Lehman notes that wages have declined dramatically over the last 50 years, with new GM workers making less than half of what an autoworker in 1973 was making. At the same time, GM CEO Mary Barra received a $28.9 million compensation package in 2022. Lehman noted, “It would take a temporary worker making the maximum $20 an hour almost three years to make as much as Barra does in a single day.” 

Biden, Trump and UAW President Shawn Fain, Lehman concludes, “all fear that inequality is driving the working class towards socialist politics—that is, a political perspective based upon workers’ independent class interests.”

The Newsweek editorial has been widely circulated among autoworkers. A temporary worker at GM’s Flint Assembly plant asked, “Why does GM’s CEO need that much money a day or month or a year? What kind of lifestyle is she living? Barra probably has a bed set that costs more than my house. She’s sleeping very comfortably while we have to wake up and budget pennies.

“It makes me feel uncomfortable because they’re still making money while we’re on a so-called strike.

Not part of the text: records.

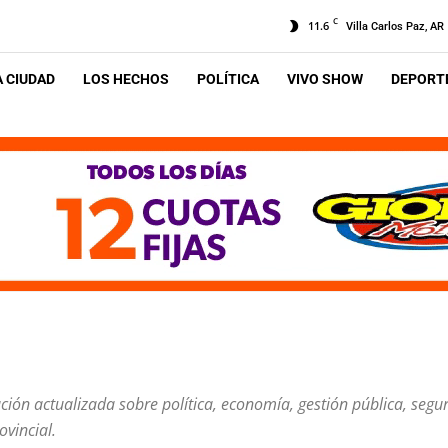
C
11.6
Villa Carlos Paz, AR
A CIUDAD
LOS HECHOS
POLÍTICA
VIVO SHOW
DEPORTE
ción actualizada sobre política, economía, gestión pública, segur
vincial.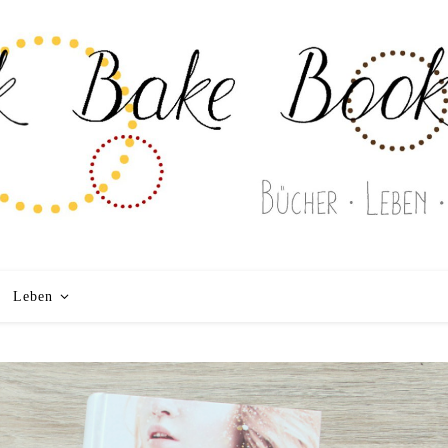
Leben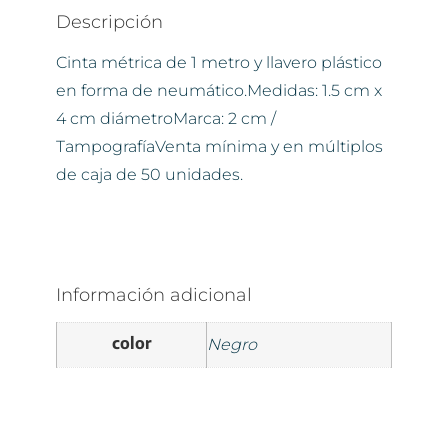
Descripción
Cinta métrica de 1 metro y llavero plástico
en forma de neumático.Medidas: 1.5 cm x
4 cm diámetroMarca: 2 cm /
TampografíaVenta mínima y en múltiplos
de caja de 50 unidades.
Información adicional
color
Negro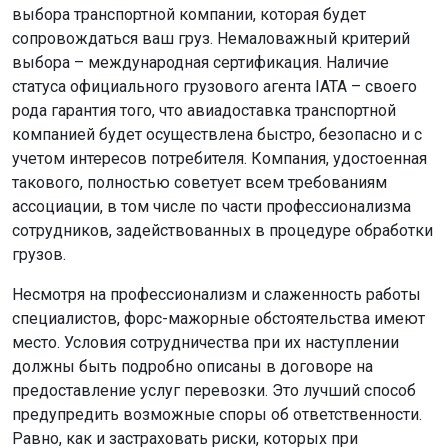
выбора транспортной компании, которая будет
сопровождаться ваш груз. Немаловажный критерий
выбора – международная сертификация. Наличие
статуса официального грузового агента IATA – своего
рода гарантия того, что авиадоставка транспортной
компанией будет осуществлена быстро, безопасно и с
учетом интересов потребителя. Компания, удостоенная
такового, полностью советует всем требованиям
ассоциации, в том числе по части профессионализма
сотрудников, задействованных в процедуре обработки
грузов.
Несмотря на профессионализм и слаженность работы
специалистов, форс-мажорные обстоятельства имеют
место. Условия сотрудничества при их наступлении
должны быть подробно описаны в договоре на
предоставление услуг перевозки. Это лучший способ
предупредить возможные споры об ответственности.
Равно, как и застраховать риски, которых при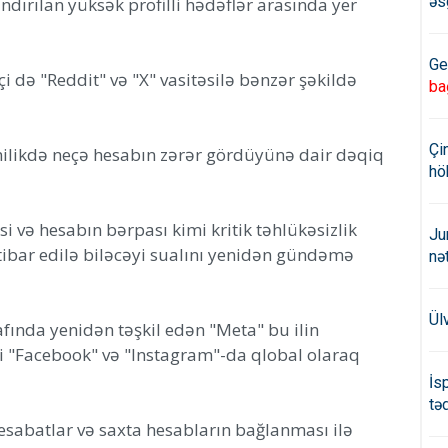
əs
ndırılan yüksək profilli hədəflər arasında yer
Ge
i də "Reddit" və "X" vasitəsilə bənzər şəkildə
ba
Çi
likdə neçə hesabın zərər gördüyünə dair dəqiq
hö
 və hesabın bərpası kimi kritik təhlükəsizlik
Ju
tibar edilə biləcəyi sualını yenidən gündəmə
nə
Ül
rafında yenidən təşkil edən "Meta" bu ilin
ni "Facebook" və "Instagram"-da qlobal olaraq
İs
təd
esabatlar və saxta hesabların bağlanması ilə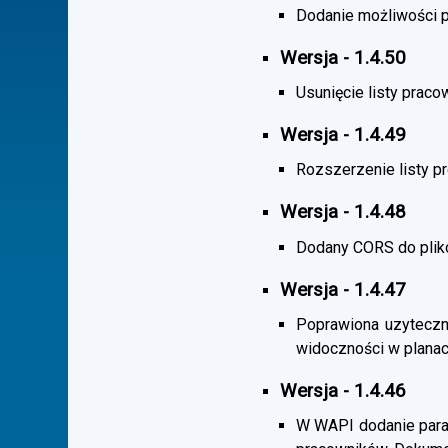
Dodanie możliwości po
Wersja - 1.4.50
Usunięcie listy praco
Wersja - 1.4.49
Rozszerzenie listy 
Wersja - 1.4.48
Dodany CORS do plik
Wersja - 1.4.47
Poprawiona uzyteczno
widoczności w planac
Wersja - 1.4.46
W WAPI dodanie param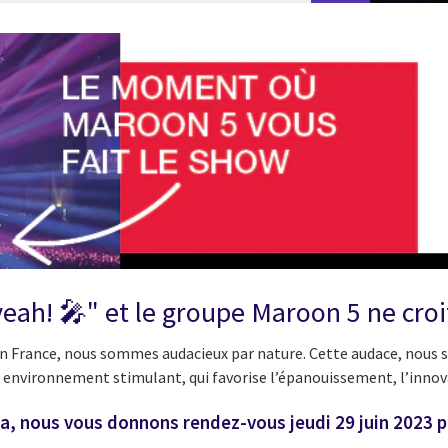
 yeah! 🎤" et le groupe Maroon 5 ne croit
n France, nous sommes audacieux par nature. Cette audace, nous so
 environnement stimulant, qui favorise l’épanouissement, l’innova
na, nous vous donnons rendez-vous jeudi 29 juin 2023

My plant is one of the big money plants, and we’re seriously still going into work right now while we’re on strike. What we are doing is just irritating them and not making them take us seriously.” 

A Stellantis MOPAR worker said Lehman “brought out all of the points that need to be highlighted. The fact that one person is getting paid more than what UAW members can’t even make in four lifetimes is very unfair. It’s been driving and dividing this country down, and it is time that things change. I feel we need to fight this corporate greed. It’s almost like we are in a civil war between the rich and the poor.”

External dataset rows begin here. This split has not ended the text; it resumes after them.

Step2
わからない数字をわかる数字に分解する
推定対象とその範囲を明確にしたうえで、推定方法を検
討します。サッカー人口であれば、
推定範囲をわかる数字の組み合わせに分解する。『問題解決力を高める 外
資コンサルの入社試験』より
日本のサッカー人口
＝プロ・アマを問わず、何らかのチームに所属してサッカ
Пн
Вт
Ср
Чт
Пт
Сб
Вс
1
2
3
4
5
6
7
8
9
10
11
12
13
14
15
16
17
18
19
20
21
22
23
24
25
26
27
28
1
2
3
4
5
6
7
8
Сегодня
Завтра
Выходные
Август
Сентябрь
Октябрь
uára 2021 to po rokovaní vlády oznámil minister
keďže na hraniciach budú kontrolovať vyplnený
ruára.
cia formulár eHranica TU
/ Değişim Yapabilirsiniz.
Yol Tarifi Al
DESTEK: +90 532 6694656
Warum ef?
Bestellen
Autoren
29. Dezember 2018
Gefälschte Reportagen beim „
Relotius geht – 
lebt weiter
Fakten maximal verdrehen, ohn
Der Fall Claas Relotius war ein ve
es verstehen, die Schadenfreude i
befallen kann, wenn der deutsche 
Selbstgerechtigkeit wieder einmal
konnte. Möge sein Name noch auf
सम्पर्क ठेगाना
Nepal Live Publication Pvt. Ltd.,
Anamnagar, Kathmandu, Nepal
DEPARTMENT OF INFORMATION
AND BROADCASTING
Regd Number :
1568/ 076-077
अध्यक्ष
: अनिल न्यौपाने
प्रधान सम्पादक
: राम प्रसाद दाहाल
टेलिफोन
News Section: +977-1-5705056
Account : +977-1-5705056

A Stellantis worker at the Warren Truck plant in suburban Detroit said, “I’m a TPT and all I would get in this contract is $20 an hour. It’s BS that I’m struggling to raise my three kids on that when the CEOs are making $13,800 every hour. It’s unequal. We have families to feed and we’re hot as hell in the plant because the companies won’t even put air conditioning in there.” 

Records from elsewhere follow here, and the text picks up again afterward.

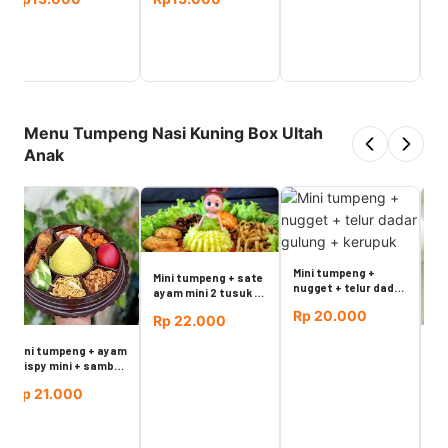
kerupuk
perkedel
Nasi kuning + ayam
Rp15.000
panggang mini +
orek tempe + mie
Rp15.500
goreng
Menu Tumpeng Nasi Kuning Box Ultah
Anak
Mini
baks
ayam
Rp 
Mini tumpeng +
Mini tumpeng + sate
nugget + telur dadar
ayam mini 2 tusuk +
gulung + kerupuk
mie goreng
Rp 20.000
Rp 22.000
Mini tumpeng + ayam
bumbu kecap +
perkedel + sayur
Rp 21.000
bihun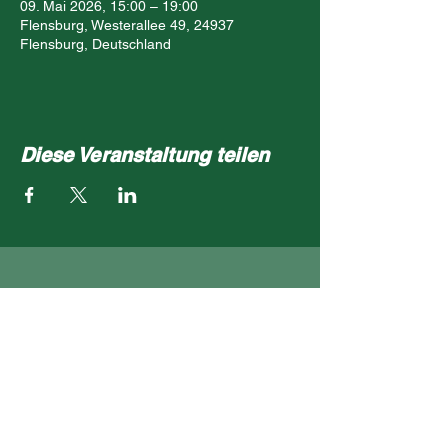
09. Mai 2026, 15:00 – 19:00
Flensburg, Westerallee 49, 24937
Flensburg, Deutschland
Diese Veranstaltung teilen
- Impressum
- Datenschutz
- Kontakt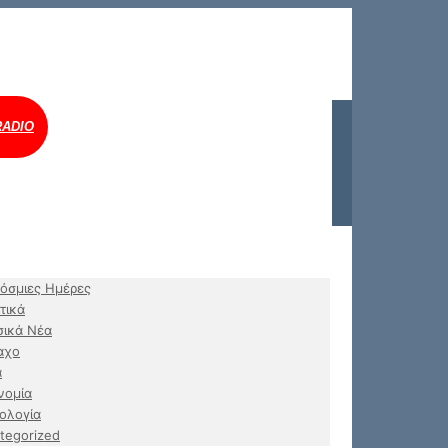
RADIO
όσμιες Ημέρες
τικά
ικά Νέα
αχο
α
νομία
ολογία
tegorized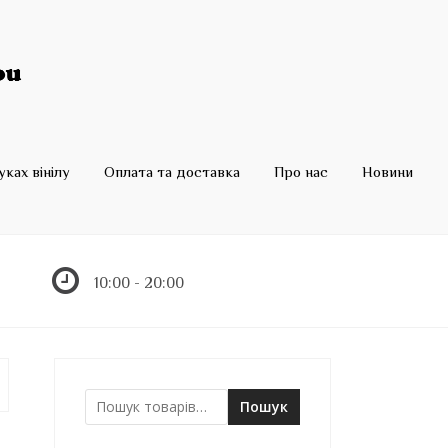
ках вінілу
Оплата та доставка
Про нас
Новини
10:00 - 20:00
Пошук
Ш
у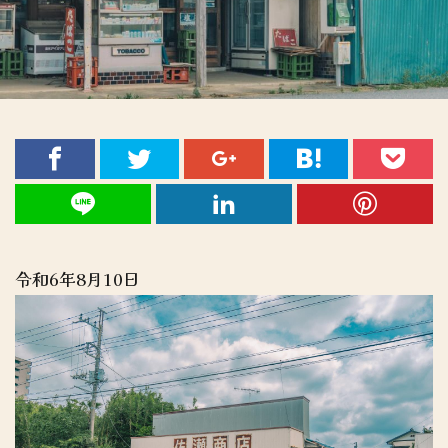
令和6年8月10日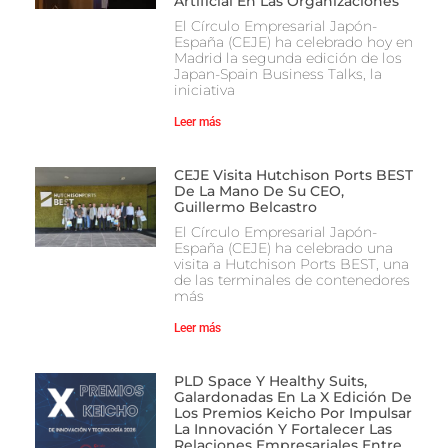
Artificial En Las Organizaciones
El Círculo Empresarial Japón-
España (CEJE) ha celebrado hoy en
Madrid la segunda edición de los
Japan-Spain Business Talks, la
iniciativa
Leer más
CEJE Visita Hutchison Ports BEST
De La Mano De Su CEO,
Guillermo Belcastro
El Círculo Empresarial Japón-
España (CEJE) ha celebrado una
visita a Hutchison Ports BEST, una
de las terminales de contenedores
más
Leer más
PLD Space Y Healthy Suits,
Galardonadas En La X Edición De
Los Premios Keicho Por Impulsar
La Innovación Y Fortalecer Las
Relaciones Empresariales Entre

A worker at the Toledo Jeep Complex, one of only three plants called out on strike by the UAW, said, “I think Will’s talking points are extremely important, and the examples he used were perfect. More importantly, though, he presented it in a manner perfect for a mainstream publication. Speaking of which, Newsweek?! How cool is that? This has the potential to reach millions of readers.

“Will did an excellent job of exposing the parallels between our government and the UAW. Both groups are elected to represent their constituents but only have their own interests at heart. As long as the government and the UAW are beholden to corporations, the war on the working class will continue to rage on.”

Another Jeep worker said, “Great article! I’m happy to see sort of this grassroots movement trying to take hold. It’s obvious that Will has socialist views and that makes some people scared because all they know is the Democrats and Republicans. But I’ve been in the auto industry my whole life and I don’t know anyone who is happy with the UAW. We’ve taken countless concessions and that’s how the companies got their record profits. 

“I understand the inequality. The government says there’s no money to help the elderly or to provide air conditioning in Toledo schools, which had to close because of the heat. But they can spend billions on a proxy war in Ukraine and to put hundreds of tanks on trains to bring them to California to play war games, before shipping them off to Eastern Europe.”